Wind farms were paid up to £3 million per day to switch off their turbines and not produce electricity last week, The Telegraph can disclose.
Energy firms were handed more than £12 million in compensation following a fault with a major power line carrying electricity to England from turbines in Scotland.
The payouts, which will ultimately be added onto consumer bills,were between 25 per cent and 80 per cent more than the firms, which own giant wind farms in Scotland, would have received had they been producing electricity, according to an analysis of official figures.
The payments have prompted questions in Parliament, as one charity warned that consumers were having to fund the consequences of an “excessive” number of onshore wind farms, which can overwhelm the electricity grid.
In December an analysis by the Renewable Energy Foundation, a charity that monitors energy use, revealed that the operators of 86 wind farms in Britain were handed more than £136 million in so-called “constraint payments” last year – a new record.
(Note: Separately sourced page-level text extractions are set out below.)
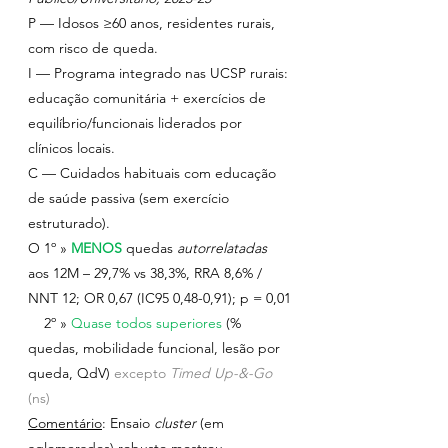
P — Idosos ≥60 anos, residentes rurais, 
com risco de queda.
I — Programa integrado nas UCSP rurais: 
educação comunitária + exercícios de 
equilíbrio/funcionais liderados por 
clínicos locais.
C — Cuidados habituais com educação 
de saúde passiva (sem exercício 
estruturado).
O 1º » 
MENOS
quedas 
autorrelatadas 
aos 12M – 29,7% vs 38,3%, RRA 8,6% / 
NNT 12; OR 0,67 (IC95 0,48-0,91); p = 0,01
    2º » 
Quase todos superiores
 (% 
quedas, mobilidade funcional, lesão por 
queda, QdV) 
excepto 
Timed Up-&-Go 
(ns)
Comentário
: Ensaio 
cluster
 (em 
aglomerados) robusto mostrou 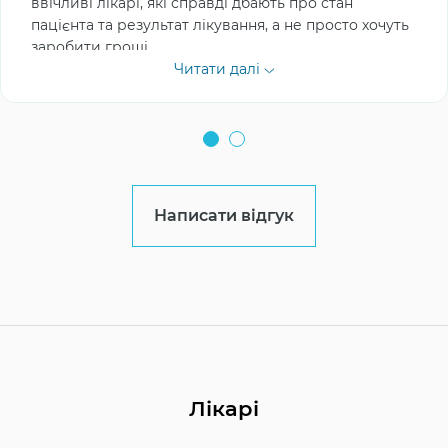
ввічливі лікарі, які справді дбають про стан
пацієнта та результат лікування, а не просто хочуть
заробити гроші.
Читати далі
Написати відгук
Лікарі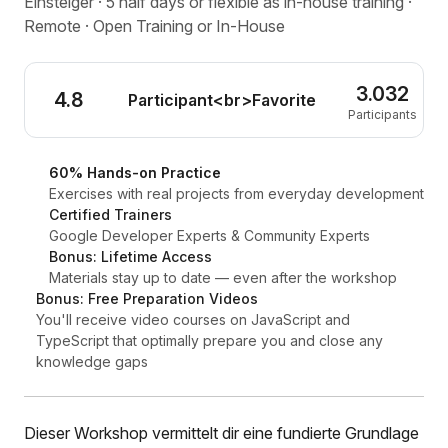
Einsteiger · 5 half days or flexible as in-house training ·
Remote · Open Training or In-House
3.032
4.8
Participant<br>Favorite
Participants
60% Hands-on Practice
Exercises with real projects from everyday development
Certified Trainers
Google Developer Experts & Community Experts
Bonus: Lifetime Access
Materials stay up to date — even after the workshop
Bonus: Free Preparation Videos
You'll receive video courses on JavaScript and
TypeScript that optimally prepare you and close any
knowledge gaps
Dieser Workshop vermittelt dir eine fundierte Grundlage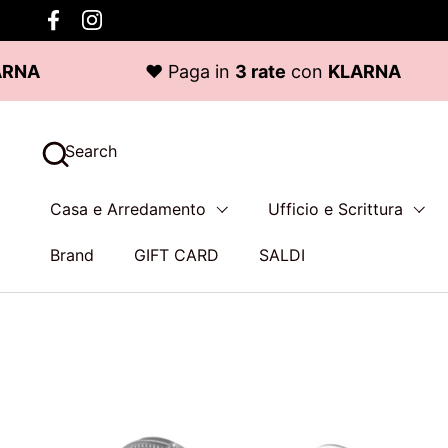
Skip to content
Facebook
Instagram
♥ Paga in
3 rate
con
KLARNA
Search
Casa e Arredamento
Ufficio e Scrittura
Brand
GIFT CARD
SALDI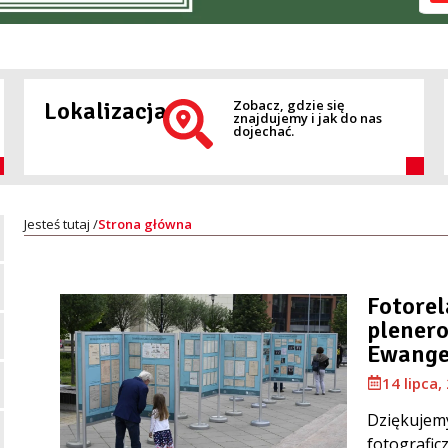
Lokalizacja
Zobacz, gdzie się
znajdujemy i jak do nas
dojechać.
Strona główna
Fotorel
plenero
Ewange
14 lipca,
Dziękujemy
fotografic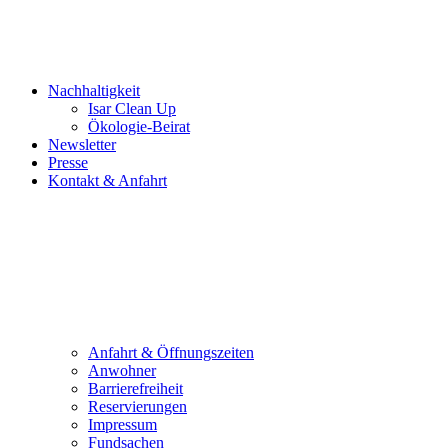
Nachhaltigkeit
Isar Clean Up
Ökologie-Beirat
Newsletter
Presse
Kontakt & Anfahrt
Anfahrt & Öffnungszeiten
Anwohner
Barrierefreiheit
Reservierungen
Impressum
Fundsachen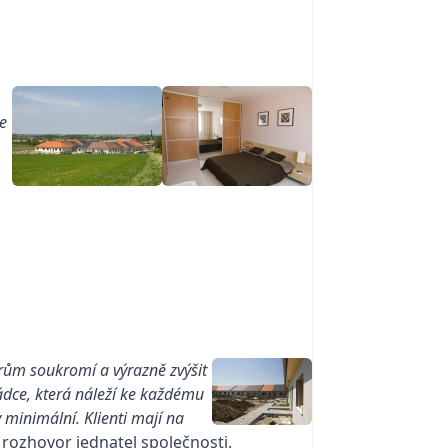
ve
rům soukromí a výrazně zvýšit
hrádce, která náleží ke každému
 minimální. Klienti mají na
á rozhovor jednatel společnosti.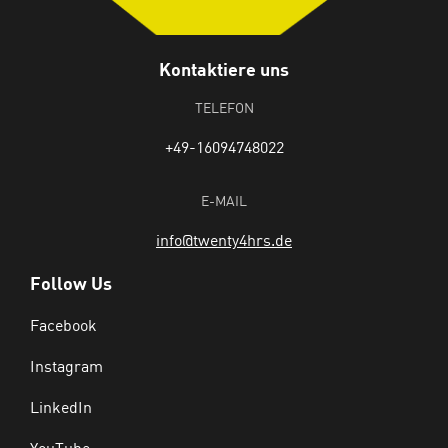
Kontaktiere uns
TELEFON
+49-16094748022
E-MAIL
info@twenty4hrs.de
Follow Us
Facebook
Instagram
LinkedIn
YouTube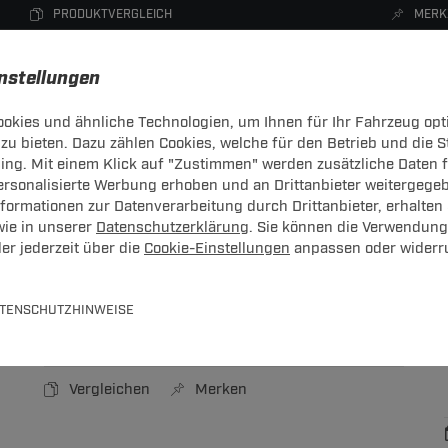
PRODUKTVERGLEICH
MERK
instellungen
okies und ähnliche Technologien, um Ihnen für Ihr Fahrzeug opt
zu bieten. Dazu zählen Cookies, welche für den Betrieb und die 
CHTRÄGER
DACHBOXEN
FAHRRADTRÄGER
ZUBEHÖR
sing. Mit einem Klick auf "Zustimmen" werden zusätzliche Daten
personalisierte Werbung erhoben und an Drittanbieter weitergege
hbox
ormationen zur Datenverarbeitung durch Drittanbieter, erhalten 
wie in unserer
Datenschutzerklärung
. Sie können die Verwendung
er jederzeit über die
Cookie-Einstellungen
anpassen oder widerr
L
Liter
TENSCHUTZHINWEISE
Art.-Nr.
T24DB294-1
Vergleichen
Merken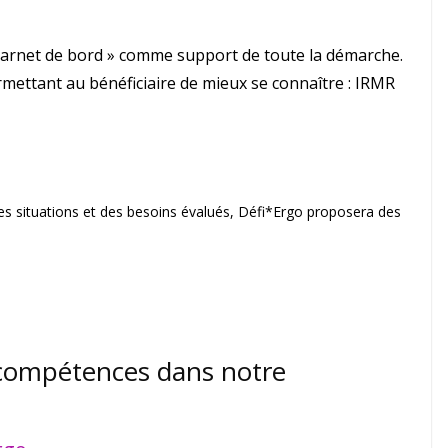
 Carnet de bord » comme support de toute la démarche.
ermettant au bénéficiaire de mieux se connaître : IRMR
s situations et des besoins évalués, Défi*Ergo proposera des
 compétences dans notre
REF has warned that consumers are left to foot the bill for wind farm operators having to reduce their output as a result of an “excessive” number of turbines in Scotland leaving the electricity grid unable to cope on occasions such as when there are strong winds.
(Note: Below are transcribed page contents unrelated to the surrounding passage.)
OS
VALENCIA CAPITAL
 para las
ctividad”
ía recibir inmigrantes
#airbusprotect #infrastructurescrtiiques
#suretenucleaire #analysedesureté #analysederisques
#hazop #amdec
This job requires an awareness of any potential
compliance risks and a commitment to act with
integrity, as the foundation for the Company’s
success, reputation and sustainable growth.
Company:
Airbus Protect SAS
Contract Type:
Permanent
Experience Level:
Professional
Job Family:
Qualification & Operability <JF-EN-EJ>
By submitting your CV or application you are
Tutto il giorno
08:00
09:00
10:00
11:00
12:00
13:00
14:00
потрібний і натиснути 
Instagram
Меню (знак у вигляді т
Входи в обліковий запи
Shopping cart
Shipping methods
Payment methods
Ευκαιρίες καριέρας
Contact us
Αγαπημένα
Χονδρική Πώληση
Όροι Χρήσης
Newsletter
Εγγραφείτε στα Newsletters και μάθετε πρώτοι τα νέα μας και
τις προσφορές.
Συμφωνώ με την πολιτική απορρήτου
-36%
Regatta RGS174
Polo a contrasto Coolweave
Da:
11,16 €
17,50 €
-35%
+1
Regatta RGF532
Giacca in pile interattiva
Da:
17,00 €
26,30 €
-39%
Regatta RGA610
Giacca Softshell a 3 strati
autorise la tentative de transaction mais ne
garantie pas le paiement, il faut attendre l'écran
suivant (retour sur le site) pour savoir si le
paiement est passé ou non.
The Western Link, a 530-mile high-voltage cable running from the west coast of Scotland to the north coast of Wales, was built to help overcome the problem by providing more capacity to transport green energy from onshore wind farms in Scotland, to England and Wales.
But the line, which became fully operational in 2018, has been dogged by difficulties.
In the latest incident, it “tripped” on Jan 10, prompting a spike in the number of wind farms being asked to shut down temporarily because they were producing more energy than could be transported to consumers’ homes.
On the following day – last Saturday – 50 wind farms were asked to stop producing electricity, and given a total of £2.5 million in compensation to do so. Last Wednesday, the figure was as high as £3.3 million, which was paid out to £3.3 million wind farms by National Grid’s Electricity System Operator (ESO) arm.